===== Listed records =====
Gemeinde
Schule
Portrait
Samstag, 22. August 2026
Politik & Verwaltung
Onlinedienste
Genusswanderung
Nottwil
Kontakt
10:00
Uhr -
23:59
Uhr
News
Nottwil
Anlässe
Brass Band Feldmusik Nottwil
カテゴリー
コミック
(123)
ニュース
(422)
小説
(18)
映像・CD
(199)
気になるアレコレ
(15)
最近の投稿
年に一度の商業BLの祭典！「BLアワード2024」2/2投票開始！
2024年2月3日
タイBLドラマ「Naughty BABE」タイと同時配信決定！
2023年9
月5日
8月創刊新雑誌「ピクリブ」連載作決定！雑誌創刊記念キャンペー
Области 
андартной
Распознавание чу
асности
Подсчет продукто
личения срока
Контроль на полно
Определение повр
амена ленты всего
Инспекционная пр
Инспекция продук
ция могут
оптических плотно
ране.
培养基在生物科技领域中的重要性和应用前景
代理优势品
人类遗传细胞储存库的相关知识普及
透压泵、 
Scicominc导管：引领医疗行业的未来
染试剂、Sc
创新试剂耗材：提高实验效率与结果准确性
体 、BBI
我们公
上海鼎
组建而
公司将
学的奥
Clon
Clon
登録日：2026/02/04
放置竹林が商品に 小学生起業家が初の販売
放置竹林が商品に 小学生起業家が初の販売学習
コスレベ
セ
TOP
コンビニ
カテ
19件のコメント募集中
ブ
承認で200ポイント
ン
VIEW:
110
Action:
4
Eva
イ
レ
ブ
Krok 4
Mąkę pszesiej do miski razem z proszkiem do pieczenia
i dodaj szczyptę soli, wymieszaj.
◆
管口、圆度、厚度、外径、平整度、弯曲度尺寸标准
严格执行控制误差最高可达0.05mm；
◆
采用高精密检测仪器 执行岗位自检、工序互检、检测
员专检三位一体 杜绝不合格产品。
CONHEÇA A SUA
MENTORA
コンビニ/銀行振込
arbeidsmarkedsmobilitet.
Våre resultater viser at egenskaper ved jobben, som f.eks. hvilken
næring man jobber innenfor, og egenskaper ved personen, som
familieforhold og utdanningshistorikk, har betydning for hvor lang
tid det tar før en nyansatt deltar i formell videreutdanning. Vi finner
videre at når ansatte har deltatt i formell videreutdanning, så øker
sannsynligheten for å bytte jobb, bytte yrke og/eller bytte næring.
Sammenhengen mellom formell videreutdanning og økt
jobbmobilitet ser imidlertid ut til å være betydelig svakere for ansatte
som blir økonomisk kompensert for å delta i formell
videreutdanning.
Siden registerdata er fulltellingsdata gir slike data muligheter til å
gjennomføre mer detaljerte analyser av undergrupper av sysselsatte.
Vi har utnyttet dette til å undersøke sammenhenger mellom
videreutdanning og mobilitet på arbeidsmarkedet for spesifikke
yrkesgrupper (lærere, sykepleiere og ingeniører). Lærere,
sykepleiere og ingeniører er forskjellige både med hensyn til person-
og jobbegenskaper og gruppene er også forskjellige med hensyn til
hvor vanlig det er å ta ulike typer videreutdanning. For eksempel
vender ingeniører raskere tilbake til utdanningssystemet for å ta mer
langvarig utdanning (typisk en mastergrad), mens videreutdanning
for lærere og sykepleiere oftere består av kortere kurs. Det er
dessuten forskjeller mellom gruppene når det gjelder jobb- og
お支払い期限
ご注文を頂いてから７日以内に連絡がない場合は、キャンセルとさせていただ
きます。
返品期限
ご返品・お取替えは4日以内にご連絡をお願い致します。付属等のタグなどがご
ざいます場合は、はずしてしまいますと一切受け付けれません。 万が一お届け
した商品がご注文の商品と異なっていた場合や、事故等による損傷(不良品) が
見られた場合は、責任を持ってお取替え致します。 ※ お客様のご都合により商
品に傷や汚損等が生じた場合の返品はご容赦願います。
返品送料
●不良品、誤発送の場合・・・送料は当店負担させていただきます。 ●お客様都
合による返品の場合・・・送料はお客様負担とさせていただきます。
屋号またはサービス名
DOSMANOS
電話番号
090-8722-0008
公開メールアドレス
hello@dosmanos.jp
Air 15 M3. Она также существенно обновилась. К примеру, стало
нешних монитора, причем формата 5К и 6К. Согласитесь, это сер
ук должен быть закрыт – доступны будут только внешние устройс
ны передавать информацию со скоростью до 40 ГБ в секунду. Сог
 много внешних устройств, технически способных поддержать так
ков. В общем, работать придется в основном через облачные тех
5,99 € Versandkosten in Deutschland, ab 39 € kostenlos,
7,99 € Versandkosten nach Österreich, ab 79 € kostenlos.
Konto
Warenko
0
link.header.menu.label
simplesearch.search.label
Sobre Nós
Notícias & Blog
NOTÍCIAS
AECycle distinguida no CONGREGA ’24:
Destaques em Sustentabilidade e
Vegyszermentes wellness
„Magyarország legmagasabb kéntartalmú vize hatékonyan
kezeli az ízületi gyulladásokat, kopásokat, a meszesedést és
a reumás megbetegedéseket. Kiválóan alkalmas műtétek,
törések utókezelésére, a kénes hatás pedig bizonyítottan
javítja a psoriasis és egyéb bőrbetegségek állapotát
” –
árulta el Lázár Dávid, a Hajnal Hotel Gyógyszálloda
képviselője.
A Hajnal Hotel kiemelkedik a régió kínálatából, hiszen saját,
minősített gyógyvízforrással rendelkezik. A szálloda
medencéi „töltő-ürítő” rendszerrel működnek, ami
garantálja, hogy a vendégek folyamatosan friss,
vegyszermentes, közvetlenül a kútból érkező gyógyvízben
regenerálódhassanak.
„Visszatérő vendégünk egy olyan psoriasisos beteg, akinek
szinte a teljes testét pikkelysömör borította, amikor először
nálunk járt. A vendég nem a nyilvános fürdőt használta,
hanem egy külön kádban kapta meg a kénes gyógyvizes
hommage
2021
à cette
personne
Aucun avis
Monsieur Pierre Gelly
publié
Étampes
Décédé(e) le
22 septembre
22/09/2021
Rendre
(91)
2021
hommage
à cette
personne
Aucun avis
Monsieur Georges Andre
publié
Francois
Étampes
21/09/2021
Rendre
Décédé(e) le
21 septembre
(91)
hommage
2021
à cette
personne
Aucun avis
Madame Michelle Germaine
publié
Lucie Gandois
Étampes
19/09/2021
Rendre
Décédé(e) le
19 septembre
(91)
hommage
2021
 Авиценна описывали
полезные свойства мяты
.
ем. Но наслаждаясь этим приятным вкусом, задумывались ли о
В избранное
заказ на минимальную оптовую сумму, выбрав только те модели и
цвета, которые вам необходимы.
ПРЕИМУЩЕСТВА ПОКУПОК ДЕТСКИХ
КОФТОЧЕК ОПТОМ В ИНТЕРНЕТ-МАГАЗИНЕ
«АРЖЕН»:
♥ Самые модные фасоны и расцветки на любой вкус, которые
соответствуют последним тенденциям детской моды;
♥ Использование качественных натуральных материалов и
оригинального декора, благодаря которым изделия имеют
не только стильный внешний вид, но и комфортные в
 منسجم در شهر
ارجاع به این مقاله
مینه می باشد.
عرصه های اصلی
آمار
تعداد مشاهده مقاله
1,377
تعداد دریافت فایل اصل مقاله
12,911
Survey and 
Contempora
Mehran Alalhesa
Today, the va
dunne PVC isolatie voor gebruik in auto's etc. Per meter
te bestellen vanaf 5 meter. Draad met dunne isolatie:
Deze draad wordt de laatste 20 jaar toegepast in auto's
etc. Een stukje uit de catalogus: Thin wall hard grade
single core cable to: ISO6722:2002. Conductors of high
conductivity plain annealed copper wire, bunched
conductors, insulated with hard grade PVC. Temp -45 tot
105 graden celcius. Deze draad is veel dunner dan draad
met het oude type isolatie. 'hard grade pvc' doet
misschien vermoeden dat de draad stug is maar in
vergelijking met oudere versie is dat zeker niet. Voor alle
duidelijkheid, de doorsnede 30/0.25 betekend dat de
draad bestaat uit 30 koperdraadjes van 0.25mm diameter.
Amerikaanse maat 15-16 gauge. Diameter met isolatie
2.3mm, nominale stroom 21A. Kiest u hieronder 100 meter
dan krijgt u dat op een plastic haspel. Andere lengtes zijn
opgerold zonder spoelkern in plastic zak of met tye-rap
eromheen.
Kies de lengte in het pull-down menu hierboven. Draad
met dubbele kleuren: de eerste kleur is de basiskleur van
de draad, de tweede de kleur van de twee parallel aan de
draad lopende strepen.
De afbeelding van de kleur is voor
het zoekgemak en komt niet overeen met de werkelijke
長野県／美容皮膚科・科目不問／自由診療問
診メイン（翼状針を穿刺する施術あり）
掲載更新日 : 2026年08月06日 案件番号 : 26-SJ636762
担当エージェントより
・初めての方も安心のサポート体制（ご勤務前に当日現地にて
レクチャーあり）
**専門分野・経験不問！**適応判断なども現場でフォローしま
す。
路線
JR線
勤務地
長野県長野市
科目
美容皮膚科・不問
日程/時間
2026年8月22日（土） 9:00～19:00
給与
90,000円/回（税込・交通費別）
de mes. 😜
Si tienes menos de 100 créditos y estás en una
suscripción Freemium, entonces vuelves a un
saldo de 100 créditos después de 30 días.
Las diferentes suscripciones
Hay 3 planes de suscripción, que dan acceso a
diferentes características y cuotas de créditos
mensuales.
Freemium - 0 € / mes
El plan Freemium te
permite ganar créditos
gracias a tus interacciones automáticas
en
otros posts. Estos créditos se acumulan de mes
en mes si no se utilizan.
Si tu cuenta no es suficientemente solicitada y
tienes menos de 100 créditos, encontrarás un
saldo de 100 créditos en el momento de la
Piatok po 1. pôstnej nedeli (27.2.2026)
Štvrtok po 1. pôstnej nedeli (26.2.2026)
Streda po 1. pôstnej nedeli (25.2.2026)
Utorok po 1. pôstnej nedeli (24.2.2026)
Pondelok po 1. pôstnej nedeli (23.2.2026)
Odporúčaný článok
=====
* **About this task**
Out of the listing above, reproduce exactly the lines from the one with "hvor vanlig det" up to and including the one with "AECycle distinguida no".

* **Answer to the exercise**
hvor vanlig det er å ta ulike typer videreutdanning. For eksempel
vender ingeniører raskere tilbake til utdanningssystemet for å ta mer
langvarig utdanning (typisk en mastergrad), mens videreutdanning
for lærere og sykepleiere oftere består av kortere kurs. Det er
dessuten forskjeller mellom gruppene når det gjelder jobb- og
お支払い期限
ご注文を頂いてから７日以内に連絡がない場合は、キャンセルとさせていただ
きます。
返品期限
ご返品・お取替えは4日以内にご連絡をお願い致します。付属等のタグなどがご
ざいます場合は、はずしてしまいますと一切受け付けれません。 万が一お届け
した商品がご注文の商品と異なっていた場合や、事故等による損傷(不良品) が
見られた場合は、責任を持ってお取替え致します。 ※ お客様のご都合により商
品に傷や汚損等が生じた場合の返品はご容赦願います。
返品送料
●不良品、誤発送の場合・・・送料は当店負担させていただきます。 ●お客様都
合による返品の場合・・・送料はお客様負担とさせていただきます。
屋号またはサービス名
DOSMANOS
電話番号
090-8722-0008
公開メールアドレス
hello@dosmanos.jp
Air 15 M3. Она также существенно обновилась. К примеру, стало
нешних монитора, причем формата 5К и 6К. Согласитесь, это сер
ук должен быть закрыт – доступны будут только внешние устройс
ны передавать информацию со скоростью до 40 ГБ в секунду. Сог
 много внешних устройств, технически способных поддержать так
ков. В общем, работать придется в основном через облачные тех
5,99 € Versandkosten in Deutschland, ab 39 € kostenlos,
7,99 € Versandkosten nach Österreich, ab 79 € kostenlos.
Konto
Warenko
0
link.header.menu.label
simplesearch.search.label
Sobre Nós
Notícias & Blog
NOTÍCIAS
AECycle distinguida no CONGREGA ’24:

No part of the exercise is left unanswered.